For the records below, report how many lines include the string "Matrix", leaving out everything except the number.
----------------------------------------
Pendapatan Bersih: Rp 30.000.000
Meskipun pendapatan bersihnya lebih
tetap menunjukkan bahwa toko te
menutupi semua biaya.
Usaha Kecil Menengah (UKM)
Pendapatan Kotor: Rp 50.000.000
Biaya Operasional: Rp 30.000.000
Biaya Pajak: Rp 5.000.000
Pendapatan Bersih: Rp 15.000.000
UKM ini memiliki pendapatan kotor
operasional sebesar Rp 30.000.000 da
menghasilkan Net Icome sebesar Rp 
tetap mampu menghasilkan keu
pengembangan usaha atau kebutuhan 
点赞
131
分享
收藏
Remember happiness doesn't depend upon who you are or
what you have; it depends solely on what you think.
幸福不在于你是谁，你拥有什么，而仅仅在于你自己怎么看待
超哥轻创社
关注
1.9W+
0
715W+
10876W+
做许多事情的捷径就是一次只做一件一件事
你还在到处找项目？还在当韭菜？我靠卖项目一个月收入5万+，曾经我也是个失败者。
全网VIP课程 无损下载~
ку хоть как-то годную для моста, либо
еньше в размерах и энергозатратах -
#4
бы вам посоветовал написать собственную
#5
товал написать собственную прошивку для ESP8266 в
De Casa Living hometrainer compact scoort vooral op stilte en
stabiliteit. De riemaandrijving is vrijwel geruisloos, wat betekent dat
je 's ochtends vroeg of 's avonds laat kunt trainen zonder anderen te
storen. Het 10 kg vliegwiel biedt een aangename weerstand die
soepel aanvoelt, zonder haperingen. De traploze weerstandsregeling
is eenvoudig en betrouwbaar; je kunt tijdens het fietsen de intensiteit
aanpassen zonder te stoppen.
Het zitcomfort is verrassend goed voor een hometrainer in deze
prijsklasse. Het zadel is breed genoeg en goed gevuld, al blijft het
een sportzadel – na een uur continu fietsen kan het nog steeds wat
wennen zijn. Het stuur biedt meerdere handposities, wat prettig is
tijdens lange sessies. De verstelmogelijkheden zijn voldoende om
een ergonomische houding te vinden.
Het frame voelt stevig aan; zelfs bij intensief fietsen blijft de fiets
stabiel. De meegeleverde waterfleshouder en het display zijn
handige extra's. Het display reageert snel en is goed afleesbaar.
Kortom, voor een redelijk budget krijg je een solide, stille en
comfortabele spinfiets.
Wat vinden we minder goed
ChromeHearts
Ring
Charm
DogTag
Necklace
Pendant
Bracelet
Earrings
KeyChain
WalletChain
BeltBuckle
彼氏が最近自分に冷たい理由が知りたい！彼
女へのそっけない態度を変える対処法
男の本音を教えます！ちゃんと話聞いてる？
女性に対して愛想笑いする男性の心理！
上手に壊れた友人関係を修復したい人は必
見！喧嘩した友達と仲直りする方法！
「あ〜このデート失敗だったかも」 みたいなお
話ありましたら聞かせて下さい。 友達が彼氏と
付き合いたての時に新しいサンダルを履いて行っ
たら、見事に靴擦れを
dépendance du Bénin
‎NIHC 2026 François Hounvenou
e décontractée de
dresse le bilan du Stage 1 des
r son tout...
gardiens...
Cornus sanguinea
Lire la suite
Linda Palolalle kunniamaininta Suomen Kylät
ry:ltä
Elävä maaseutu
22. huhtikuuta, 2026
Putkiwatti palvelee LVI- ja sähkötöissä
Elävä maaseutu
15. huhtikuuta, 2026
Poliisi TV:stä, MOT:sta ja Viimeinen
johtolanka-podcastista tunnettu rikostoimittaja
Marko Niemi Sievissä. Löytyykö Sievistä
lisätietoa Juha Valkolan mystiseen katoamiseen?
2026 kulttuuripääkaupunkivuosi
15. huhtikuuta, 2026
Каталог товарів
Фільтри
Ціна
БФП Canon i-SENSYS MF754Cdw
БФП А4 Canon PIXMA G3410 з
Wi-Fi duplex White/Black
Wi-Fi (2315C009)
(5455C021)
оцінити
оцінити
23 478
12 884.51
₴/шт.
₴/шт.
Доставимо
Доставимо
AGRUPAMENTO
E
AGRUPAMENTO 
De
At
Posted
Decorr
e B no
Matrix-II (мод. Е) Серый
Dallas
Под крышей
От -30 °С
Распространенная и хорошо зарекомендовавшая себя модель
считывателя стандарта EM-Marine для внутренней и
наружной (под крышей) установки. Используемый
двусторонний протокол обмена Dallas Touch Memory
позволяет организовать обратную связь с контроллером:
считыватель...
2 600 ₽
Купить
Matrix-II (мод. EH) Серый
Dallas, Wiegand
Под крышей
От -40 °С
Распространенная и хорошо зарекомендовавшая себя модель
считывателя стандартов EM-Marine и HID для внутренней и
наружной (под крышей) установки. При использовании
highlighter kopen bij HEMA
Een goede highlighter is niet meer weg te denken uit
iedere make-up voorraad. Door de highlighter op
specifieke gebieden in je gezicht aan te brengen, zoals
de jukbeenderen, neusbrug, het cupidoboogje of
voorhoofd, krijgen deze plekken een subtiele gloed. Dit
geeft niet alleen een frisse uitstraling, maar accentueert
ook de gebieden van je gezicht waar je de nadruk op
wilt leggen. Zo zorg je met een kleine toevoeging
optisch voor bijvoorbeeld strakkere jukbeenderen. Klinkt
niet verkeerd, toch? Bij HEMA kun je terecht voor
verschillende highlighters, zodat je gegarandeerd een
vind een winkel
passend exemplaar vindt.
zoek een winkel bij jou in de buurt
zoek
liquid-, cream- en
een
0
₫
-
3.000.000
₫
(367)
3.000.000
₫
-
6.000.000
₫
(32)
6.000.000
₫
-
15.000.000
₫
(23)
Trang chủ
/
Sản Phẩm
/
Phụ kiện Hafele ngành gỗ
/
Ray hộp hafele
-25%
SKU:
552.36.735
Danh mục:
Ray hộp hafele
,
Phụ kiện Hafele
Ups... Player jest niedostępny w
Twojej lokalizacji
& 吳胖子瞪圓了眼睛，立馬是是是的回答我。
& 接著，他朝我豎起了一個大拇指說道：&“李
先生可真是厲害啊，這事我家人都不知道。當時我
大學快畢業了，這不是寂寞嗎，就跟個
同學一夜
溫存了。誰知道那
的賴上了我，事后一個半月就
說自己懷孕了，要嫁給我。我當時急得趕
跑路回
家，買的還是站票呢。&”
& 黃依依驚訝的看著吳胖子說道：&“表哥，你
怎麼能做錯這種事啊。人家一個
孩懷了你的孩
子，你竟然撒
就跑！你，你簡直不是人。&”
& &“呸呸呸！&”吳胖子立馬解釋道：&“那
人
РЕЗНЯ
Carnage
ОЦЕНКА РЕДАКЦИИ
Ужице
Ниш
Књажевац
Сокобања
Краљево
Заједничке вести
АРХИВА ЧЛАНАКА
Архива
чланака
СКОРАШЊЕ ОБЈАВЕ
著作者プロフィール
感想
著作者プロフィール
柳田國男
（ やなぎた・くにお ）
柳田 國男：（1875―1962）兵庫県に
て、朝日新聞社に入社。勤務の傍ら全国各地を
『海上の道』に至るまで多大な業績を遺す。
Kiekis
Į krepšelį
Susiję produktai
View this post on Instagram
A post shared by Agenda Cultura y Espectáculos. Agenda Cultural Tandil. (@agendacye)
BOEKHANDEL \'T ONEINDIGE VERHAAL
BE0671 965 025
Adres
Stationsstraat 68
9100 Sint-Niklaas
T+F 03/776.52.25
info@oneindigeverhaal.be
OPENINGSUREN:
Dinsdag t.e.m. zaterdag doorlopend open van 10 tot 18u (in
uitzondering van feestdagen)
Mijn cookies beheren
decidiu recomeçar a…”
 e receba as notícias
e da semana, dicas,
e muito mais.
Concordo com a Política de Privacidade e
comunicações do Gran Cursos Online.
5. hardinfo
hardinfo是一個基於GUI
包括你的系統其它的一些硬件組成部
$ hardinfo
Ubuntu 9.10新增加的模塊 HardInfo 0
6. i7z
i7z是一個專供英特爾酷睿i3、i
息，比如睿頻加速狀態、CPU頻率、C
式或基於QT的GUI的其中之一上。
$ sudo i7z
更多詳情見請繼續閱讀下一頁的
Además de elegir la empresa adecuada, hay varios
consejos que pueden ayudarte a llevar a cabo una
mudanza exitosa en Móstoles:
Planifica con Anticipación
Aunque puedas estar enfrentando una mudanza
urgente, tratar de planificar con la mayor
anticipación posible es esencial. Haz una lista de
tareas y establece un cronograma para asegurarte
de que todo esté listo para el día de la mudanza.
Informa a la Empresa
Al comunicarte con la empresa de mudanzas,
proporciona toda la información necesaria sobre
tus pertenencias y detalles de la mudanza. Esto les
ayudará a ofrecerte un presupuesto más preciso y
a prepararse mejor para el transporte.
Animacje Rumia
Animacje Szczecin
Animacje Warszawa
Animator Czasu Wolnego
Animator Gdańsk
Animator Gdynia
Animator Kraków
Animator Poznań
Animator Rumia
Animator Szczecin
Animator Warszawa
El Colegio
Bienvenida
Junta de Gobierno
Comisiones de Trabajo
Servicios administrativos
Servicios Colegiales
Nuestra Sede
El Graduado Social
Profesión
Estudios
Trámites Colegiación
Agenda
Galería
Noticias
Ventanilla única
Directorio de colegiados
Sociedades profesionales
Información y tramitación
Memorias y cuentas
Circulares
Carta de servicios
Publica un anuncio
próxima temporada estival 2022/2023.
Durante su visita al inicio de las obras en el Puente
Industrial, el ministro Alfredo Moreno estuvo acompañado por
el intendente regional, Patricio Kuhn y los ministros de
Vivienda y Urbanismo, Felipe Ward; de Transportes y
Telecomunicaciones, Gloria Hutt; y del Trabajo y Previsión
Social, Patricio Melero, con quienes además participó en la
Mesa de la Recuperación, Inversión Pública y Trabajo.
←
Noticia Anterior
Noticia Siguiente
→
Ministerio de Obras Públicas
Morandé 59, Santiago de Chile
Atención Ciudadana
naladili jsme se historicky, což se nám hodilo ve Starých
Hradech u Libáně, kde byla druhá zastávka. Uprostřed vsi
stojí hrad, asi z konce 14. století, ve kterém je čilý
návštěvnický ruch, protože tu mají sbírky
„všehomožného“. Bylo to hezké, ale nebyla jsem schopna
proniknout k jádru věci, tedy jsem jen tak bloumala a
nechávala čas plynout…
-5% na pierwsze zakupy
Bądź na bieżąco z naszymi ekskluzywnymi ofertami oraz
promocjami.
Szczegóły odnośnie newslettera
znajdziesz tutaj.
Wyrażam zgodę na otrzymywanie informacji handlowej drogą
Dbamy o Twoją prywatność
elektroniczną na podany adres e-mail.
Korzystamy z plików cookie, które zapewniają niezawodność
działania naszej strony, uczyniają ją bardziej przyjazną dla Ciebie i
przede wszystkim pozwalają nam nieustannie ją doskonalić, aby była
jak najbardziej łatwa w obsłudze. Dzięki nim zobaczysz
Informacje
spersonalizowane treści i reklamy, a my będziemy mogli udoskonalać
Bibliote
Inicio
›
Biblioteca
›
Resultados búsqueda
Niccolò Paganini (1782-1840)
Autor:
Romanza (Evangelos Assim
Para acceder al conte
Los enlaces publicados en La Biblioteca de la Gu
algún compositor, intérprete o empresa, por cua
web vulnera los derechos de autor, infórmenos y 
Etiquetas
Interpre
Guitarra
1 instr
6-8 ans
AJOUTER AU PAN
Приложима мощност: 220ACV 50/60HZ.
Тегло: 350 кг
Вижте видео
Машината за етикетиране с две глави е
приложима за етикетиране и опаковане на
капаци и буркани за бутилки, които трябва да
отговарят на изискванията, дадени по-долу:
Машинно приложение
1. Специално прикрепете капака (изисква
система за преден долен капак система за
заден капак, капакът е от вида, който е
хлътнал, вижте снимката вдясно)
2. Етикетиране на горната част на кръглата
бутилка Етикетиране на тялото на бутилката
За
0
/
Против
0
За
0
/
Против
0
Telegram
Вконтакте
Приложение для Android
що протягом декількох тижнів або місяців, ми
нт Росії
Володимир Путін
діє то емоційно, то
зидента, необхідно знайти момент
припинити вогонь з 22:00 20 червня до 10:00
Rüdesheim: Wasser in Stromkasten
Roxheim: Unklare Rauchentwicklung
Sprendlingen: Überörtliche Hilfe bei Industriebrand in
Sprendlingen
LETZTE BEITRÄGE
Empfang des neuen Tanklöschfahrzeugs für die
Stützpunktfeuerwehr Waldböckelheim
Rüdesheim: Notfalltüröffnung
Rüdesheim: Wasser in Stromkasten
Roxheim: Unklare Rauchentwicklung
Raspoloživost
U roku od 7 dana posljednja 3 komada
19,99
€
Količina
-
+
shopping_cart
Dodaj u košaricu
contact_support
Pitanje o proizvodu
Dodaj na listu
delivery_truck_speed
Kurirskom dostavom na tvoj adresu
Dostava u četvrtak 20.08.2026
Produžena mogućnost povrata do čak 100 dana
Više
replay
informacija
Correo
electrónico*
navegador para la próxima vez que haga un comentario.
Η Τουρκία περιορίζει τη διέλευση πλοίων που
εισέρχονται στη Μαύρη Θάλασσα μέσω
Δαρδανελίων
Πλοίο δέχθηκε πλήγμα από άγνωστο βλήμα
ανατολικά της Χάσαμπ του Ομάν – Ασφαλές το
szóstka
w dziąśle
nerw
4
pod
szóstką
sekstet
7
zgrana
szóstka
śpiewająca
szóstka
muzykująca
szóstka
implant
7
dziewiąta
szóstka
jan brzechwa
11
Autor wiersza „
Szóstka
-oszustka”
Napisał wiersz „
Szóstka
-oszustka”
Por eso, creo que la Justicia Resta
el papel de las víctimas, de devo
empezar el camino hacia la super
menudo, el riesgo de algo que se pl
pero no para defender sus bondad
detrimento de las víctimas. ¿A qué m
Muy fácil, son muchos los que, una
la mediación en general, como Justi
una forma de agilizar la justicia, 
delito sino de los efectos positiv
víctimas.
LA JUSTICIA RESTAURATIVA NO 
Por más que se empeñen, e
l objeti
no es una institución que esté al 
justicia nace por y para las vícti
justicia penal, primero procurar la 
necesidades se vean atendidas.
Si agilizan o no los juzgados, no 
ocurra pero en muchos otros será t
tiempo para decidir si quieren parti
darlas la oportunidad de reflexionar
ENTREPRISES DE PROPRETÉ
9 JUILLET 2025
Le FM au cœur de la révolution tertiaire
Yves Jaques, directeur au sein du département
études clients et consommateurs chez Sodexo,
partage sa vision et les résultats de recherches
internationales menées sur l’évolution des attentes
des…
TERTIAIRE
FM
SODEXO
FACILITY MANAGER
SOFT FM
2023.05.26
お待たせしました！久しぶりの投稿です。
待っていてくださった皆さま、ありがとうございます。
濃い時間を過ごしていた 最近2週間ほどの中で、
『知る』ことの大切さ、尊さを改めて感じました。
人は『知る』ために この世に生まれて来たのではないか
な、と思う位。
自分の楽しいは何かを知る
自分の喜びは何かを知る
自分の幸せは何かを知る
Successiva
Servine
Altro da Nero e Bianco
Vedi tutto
----------------------------------------
__Exercise solution__: 2